The following table summarizes the main differences between the three levels in CMMC 2.0:

How can my organization get started with CMMC compliance?

The critical first step in your Cybersecurity Maturity Model Compliance journey is to find out where CUI exists in your environment, who can access it and how you use it. Solutions like Netwrix Auditor and Netwrix Data Classification can help you perform these critical tasks accurately and efficiently. 
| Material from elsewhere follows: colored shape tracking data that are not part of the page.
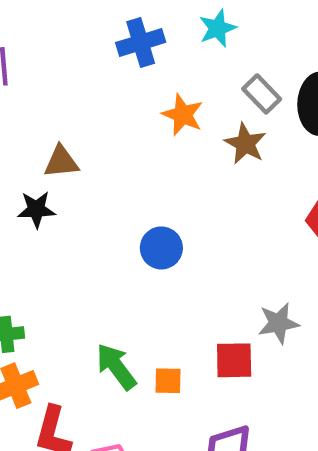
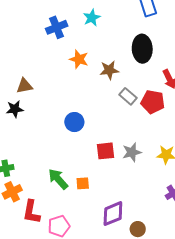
gray rectangle: (262, 94) -> (128, 96), moved
brown star: (245, 144) -> (109, 70), turned -30
red square: (234, 360) -> (106, 151), moved

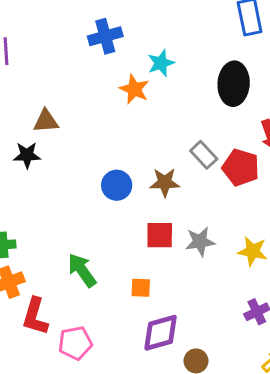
cyan star: (92, 18) -> (161, 63), moved
brown star: (109, 70) -> (165, 182), moved
orange square: (83, 183) -> (141, 288), moved

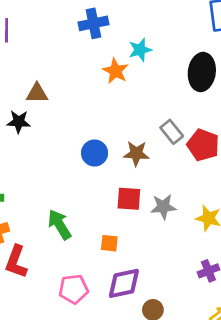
pink pentagon: (75, 343) -> (73, 289), moved

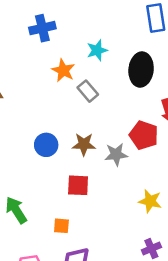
cyan star: (140, 50) -> (97, 50), moved
gray rectangle: (172, 132) -> (88, 91), moved
gray star: (163, 207) -> (116, 154), moved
For more information, see the FAQ on the Secretary of Defense website. You can also submit questions there, and the relevant office will respond by email.

Glossary

• AB — Accreditation Body
• C3PAO — Certified Third-Party Assessment Organization 
• CUI — Controlled Unclassified Information
• DFARS — Defense Federal Acquisition Regulation Supplement
• DIB — Defense Industrial Base
• FCI — Federal Contract Information
• OSC — Organization Seeking Certification
• POAM — Plan Of Actions and Milestones
• RPO — Registered Provider Organization
• SSP — System Security Plan

FAQ

What is Controlled Unclassified Information (CUI)?
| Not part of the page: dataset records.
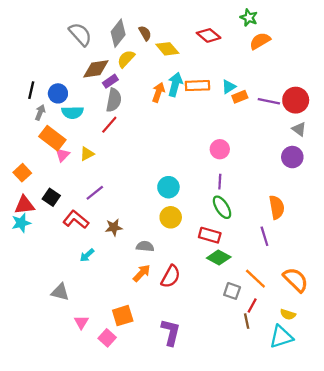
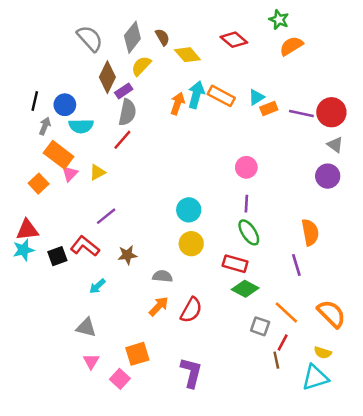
brown diamond: (96, 69) -> (107, 77), turned -56
orange rectangle: (197, 86) -> (221, 96), turned 30
orange square: (22, 173) -> (39, 184), moved
black square: (51, 197) -> (57, 256), moved, turned 36
gray triangle: (60, 292) -> (86, 328), moved

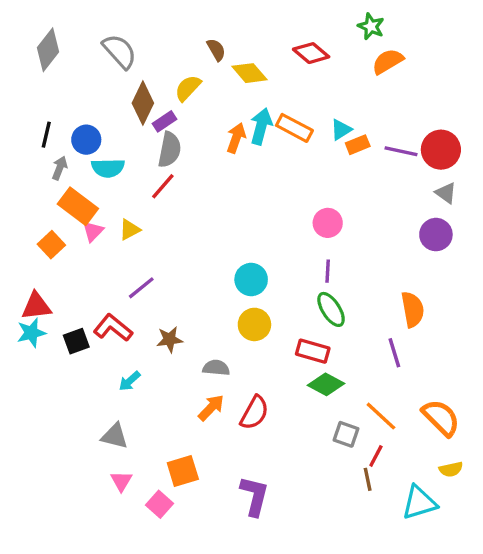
gray diamond: (132, 37) -> (48, 50), moved
yellow semicircle: (323, 353) -> (451, 469), moved, turned -30

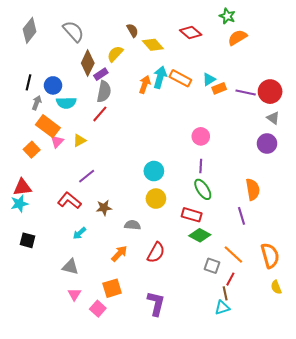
black square: (76, 341) -> (28, 240), moved, turned 35
orange arrow: (211, 408) -> (119, 254), moved
orange semicircle: (441, 418) -> (270, 256), turned 30
yellow semicircle: (451, 469) -> (276, 287), turned 80
cyan triangle: (419, 503) -> (222, 308), moved, size x0.7

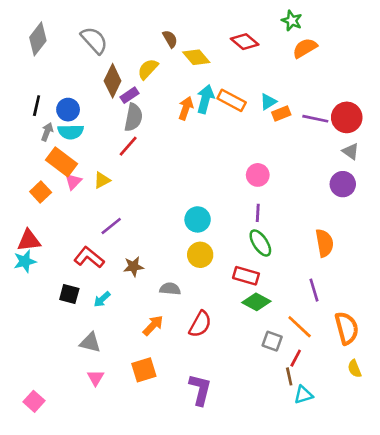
cyan semicircle: (66, 103) -> (71, 132), moved
purple line: (242, 216) -> (314, 290), moved
black square: (28, 240) -> (69, 294), moved
cyan triangle: (222, 308) -> (304, 395), moved
pink square: (98, 309) -> (34, 401), moved

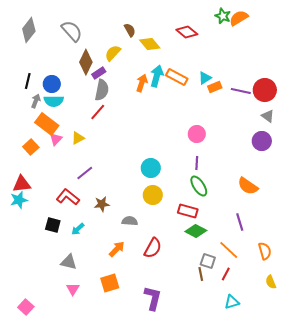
orange semicircle: (305, 48) -> (239, 18), moved
orange semicircle: (324, 243) -> (248, 186), turned 135
orange semicircle: (347, 328) -> (265, 251), size x0.7
brown line: (289, 376) -> (201, 274), moved

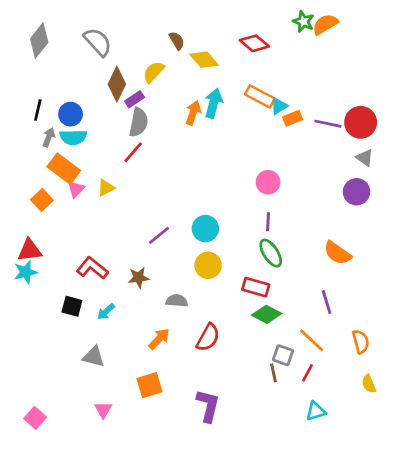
orange rectangle: (177, 77) -> (260, 96), moved
purple line: (85, 173) -> (159, 235), moved
pink triangle: (73, 289) -> (103, 410), moved

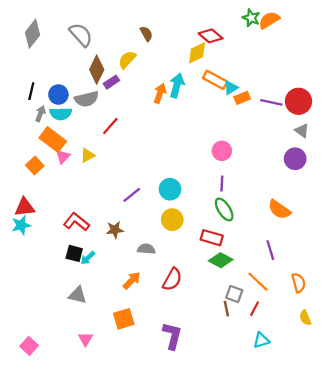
yellow diamond: (204, 60) -> (197, 53), moved, turned -75
gray semicircle: (139, 122) -> (87, 99), moved, turned 65
black square: (72, 306) -> (74, 253), moved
CUI is information the government creates or possesses, or that an entity creates or possesses for or on behalf of the government, that a law, regulation, or government-wide policy requires or permits an agency to handle using safeguarding or dissemination controls.

What is CMMC?

Cybersecurity Maturity Model Certification (CMMC) is a standard for cybersecurity implementation across the defense industrial base and quantifying an organization’s cybersecurity maturity level. The CMMC framework provides increased assurance to the DoD that a DIB company has implemented appropriate cybersecurity practices to protect FCI and CUI.

Why was CMMC 2.0 created?

The DoD is migrating to the new CMMC framework to enhance and better assess the cybersecurity posture of DIB organizations.

Is there a CMMC 3.0?

A third version of the CMMC framework is in the works. 

Will non-DoD contracts use CMMC?

The initial implementation of the CMMC 2.0. will only be within the DoD and follow through the DFARS clause 252.204-7021.

What is the relationship between NIST and CMMC?

CMMC 2.0 Level 2 requires companies to meet the 110 security requirements specified in NIST SP 800-171. Level 3 requires a subset of NIST SP 800-172 practices.

What is a CMMC Third Party Assessment Organization (C3PAO)?

C3PAOs are responsible for conducting certain CMMC assessments and issuing appropriate CMMC certificates based on the results. Authorized and accredited C3PAOs are listed on the CMMC-AB Marketplace website. 

How does an organization become certified using a C3PAO?

The company selects one of the C3PAOs from the CMMC-AB Marketplace website and works with them to plan the CMMC assessment. The C3PAO will provide an assessment report; if there are no deficiencies, it will issue a CMMC certificate for the appropriate certification level. The C3PAO will also submit a copy of the assessment report and CMMC certificate to the DoD.

How often does an organization need to be reassessed?

In general, a CMMC certificate is valid for three years.

If my organization has a CMMC certification and my unclassified network is compromised, do I lose my certification?

A cybersecurity incident will not automatically cause a DIB company to lose its CMMC certification. Depending upon the circumstances of the incident, the DoD program manager may direct a re-assessment.

My organization does not handle CUI. Do I have to be certified anyway?

If a DIB company does not possess, store or transmit CUI but possesses FCI, it must meet FAR clause 52.204-21 and get CMMC Level 1 certified at a minimum. 

Companies that produce only commercial-off-the-shelf (COTS) products do not require a CMMC certification.

If my organization is a subcontractor on a DoD contract, does it need to be certified?

If the DoD contract has a CMMC requirement and your company does not solely produce COTS products, you will need a CMMC certificate. The level of the CMMC certificate is dependent upon the type and nature of information flowing from your prime contractor.

How will I know what CMMC level is required for a contract?

The DoD will specify the required CMMC level in each Request for Information (RFI) and Request for Proposals (RFP).